Project Title: The role of hepatic progenitor cells in liver regeneration and fibrogenesis
Supervisor name and contact details: Dr Katharine Irvine [email protected] or Professor Elizabeth Powell [email protected]
Associated institution: UQ School of Medicine

Research themes:
Kidney and Liver Health
Immunology and Immune Disorders

Description:
The immense capacity of the liver for self-regeneration is a double-edged sword, because repair pathways are intimately linked to mechanisms of fibrosis and carcinogenesis. The ability to inhibit fibrosis whilst preserving regenerative capacity would represent a major advance in the pursuit of anti-fibrotic therapies. When the normal mode of liver regeneration (hepatocyte proliferation) is impaired, an alternative repair pathway involving hepatic progenitor cells (HPC) can be activated. HPC are capable of differentiation into hepatocytes, or bile duct-forming cholangiocytes, to replace injured cells. HPC activation and a bile ductular reaction (DR) at the periphery of portal tracts are common responses to chronic liver injury, and are thought to precede the development of progressive fibrosis. The DR consists of small biliary ductules, surrounded by an inflammatory niche. Factors secreted within the niche influence HPC activation and fate, which in turn may determine the balance between liver repair and fibrogenesis. The causal relationship/s between HPC activation, fibrosis, regeneration and carcinogenesis are quite controversial, and many important mediators remain to be discovered. Studies in animal models of CLD have provided valuable insight into the complex cross-talk driving HPC activation, but the relevance of these studies to human disease is unclear, as the human HPC niche remains relatively poorly characterised

This research project will investigate human liver progenitor cells and their niche, to identify key mediators of progenitor cell activation and differentiation. Complementary mechanistic studies in animal models will determine the role of specific cellular and molecular mediators involved in HPC activation and liver disease progression. 
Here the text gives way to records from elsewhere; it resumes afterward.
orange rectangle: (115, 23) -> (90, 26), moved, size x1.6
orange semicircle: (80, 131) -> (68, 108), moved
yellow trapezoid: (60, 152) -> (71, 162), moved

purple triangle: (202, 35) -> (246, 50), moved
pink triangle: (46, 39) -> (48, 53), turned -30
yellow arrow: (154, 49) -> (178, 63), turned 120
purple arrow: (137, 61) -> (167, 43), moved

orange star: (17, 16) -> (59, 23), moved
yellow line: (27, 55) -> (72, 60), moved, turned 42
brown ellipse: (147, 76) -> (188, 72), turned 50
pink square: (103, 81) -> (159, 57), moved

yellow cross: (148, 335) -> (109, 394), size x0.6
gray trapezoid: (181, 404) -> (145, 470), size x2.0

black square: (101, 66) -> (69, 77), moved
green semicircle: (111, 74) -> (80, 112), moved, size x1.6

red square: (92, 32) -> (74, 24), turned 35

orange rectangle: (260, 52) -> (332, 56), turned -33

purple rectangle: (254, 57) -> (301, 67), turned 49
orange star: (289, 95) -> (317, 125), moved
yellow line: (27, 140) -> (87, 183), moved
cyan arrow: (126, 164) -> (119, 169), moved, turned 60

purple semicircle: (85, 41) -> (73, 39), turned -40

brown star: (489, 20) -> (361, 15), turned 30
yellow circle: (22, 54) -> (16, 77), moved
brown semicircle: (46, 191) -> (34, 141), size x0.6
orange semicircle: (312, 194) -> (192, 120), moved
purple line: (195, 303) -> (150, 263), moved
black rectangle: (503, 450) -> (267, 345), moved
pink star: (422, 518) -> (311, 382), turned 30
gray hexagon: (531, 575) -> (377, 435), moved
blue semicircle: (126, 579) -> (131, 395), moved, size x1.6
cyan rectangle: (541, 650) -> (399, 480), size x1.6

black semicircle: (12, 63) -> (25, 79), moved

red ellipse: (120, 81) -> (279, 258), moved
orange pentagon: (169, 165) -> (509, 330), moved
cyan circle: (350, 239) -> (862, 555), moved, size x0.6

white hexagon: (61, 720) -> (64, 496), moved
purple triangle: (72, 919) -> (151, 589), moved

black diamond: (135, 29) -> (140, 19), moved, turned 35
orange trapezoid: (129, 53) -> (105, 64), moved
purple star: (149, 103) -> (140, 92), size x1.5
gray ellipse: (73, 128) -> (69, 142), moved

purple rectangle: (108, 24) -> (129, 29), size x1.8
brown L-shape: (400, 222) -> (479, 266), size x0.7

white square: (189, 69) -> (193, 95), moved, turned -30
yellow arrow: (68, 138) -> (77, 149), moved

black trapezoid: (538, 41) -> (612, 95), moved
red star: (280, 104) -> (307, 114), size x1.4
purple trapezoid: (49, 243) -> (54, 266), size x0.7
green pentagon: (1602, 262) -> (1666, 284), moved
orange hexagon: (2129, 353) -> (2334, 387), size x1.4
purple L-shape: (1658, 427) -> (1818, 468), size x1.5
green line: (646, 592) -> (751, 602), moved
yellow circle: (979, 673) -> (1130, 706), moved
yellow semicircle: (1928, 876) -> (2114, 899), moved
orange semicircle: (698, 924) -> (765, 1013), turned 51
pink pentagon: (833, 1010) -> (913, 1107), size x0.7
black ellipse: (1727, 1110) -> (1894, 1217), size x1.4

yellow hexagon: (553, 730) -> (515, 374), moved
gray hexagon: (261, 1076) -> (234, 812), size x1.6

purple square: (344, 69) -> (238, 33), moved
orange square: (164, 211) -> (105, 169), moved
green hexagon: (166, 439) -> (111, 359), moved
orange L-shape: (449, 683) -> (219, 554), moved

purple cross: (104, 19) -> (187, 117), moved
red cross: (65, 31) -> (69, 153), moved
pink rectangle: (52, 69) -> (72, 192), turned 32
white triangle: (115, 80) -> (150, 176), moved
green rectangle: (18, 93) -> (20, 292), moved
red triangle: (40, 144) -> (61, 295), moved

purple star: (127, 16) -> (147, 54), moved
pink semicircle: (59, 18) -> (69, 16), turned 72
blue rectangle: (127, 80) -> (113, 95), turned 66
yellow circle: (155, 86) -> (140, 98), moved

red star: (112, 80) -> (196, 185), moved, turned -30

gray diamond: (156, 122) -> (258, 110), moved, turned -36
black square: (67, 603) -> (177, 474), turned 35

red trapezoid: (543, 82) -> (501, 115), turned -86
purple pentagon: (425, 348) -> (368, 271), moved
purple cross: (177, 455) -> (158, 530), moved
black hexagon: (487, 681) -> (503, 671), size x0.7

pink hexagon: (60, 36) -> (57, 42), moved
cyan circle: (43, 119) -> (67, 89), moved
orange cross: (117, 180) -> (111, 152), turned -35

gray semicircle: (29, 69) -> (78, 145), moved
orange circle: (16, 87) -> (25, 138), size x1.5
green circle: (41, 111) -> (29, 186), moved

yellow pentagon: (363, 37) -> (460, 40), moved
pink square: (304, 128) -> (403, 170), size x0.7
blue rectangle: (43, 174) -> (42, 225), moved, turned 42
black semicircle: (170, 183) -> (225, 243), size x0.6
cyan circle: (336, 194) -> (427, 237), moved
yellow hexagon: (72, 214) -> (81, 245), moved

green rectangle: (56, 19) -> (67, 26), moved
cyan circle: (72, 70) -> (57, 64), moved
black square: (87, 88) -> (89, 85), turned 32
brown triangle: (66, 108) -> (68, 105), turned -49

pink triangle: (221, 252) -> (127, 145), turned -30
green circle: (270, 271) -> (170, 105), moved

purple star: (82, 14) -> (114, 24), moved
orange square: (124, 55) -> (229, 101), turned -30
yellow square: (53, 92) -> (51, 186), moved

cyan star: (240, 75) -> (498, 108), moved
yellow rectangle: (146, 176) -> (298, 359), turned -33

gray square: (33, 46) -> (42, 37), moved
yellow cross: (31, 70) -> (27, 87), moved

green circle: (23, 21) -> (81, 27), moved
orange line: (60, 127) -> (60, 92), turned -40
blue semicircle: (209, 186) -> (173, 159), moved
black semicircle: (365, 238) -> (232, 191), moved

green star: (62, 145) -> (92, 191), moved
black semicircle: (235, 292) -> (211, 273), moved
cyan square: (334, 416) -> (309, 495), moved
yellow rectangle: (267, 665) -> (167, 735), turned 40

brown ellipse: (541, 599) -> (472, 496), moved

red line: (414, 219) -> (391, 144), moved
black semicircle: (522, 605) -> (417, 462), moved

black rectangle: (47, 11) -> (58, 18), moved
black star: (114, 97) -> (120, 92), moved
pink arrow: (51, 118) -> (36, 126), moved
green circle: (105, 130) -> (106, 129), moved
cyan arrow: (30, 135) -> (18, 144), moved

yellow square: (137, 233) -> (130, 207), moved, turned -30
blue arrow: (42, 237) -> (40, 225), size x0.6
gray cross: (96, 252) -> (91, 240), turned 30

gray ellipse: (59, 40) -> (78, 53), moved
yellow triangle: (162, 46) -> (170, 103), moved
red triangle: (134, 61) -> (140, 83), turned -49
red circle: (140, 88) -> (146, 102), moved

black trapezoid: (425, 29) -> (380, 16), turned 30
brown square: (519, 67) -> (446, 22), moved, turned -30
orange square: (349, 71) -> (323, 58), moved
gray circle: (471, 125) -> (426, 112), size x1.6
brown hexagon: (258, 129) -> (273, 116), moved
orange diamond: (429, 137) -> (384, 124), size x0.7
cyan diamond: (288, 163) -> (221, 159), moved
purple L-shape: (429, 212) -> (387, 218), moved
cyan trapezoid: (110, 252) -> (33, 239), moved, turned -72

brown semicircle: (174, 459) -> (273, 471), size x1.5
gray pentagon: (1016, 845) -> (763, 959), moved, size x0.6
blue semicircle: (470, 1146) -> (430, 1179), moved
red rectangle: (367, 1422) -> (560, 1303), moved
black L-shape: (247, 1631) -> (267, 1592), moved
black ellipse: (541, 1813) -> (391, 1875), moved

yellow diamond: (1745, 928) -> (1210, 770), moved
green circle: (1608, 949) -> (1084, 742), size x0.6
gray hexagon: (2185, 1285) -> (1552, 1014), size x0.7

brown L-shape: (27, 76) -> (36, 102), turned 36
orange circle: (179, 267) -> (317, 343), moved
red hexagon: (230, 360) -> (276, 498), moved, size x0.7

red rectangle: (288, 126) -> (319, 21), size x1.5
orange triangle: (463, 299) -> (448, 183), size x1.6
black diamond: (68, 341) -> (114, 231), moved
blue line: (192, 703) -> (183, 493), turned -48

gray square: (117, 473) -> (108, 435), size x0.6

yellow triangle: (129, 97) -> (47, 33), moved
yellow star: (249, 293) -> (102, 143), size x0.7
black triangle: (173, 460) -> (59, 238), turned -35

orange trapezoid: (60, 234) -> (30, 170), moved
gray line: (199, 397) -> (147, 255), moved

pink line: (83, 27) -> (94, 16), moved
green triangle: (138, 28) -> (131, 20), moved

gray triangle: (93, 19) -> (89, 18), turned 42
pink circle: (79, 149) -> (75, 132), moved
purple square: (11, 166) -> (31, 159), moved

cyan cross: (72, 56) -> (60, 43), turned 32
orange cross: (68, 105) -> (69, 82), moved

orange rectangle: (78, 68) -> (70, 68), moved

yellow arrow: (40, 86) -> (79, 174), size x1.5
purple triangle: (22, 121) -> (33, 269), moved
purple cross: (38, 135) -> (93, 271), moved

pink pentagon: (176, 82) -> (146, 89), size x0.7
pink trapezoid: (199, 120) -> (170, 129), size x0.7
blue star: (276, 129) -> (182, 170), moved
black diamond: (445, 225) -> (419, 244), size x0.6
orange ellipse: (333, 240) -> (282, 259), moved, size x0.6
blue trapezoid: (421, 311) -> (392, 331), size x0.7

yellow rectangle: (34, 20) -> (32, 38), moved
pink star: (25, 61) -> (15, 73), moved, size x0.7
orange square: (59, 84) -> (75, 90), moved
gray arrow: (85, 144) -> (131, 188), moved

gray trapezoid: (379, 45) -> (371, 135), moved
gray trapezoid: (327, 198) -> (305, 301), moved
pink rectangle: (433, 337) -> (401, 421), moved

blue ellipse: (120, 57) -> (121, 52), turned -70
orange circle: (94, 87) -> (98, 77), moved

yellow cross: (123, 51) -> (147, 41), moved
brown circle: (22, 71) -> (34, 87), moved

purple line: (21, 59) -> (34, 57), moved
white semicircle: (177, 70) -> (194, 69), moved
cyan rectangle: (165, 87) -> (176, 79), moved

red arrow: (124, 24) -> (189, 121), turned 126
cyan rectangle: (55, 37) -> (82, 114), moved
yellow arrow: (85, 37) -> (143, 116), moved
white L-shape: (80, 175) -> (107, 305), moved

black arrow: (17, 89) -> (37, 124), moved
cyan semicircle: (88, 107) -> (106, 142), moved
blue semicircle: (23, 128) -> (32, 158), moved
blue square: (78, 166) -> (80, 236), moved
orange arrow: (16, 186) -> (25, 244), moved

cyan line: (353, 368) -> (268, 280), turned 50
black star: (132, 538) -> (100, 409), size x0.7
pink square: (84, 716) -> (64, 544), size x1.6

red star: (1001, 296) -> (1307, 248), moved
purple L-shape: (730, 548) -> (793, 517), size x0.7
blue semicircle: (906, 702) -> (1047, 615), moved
This research will yield vital knowledge in our understanding of liver disease progression, and our pursuit of novel ways to treat liver disease Students will interact with scientists, clinicians and patients, and be exposed to a variety of biomedical and clinical research approaches.

Several projects are possible in this area of research.

Key experimental approaches: immunohistochemistry and histological assessment, microscopy, primary cell isolation and culture, cell biology, molecular biology, flow cytometry, animal models.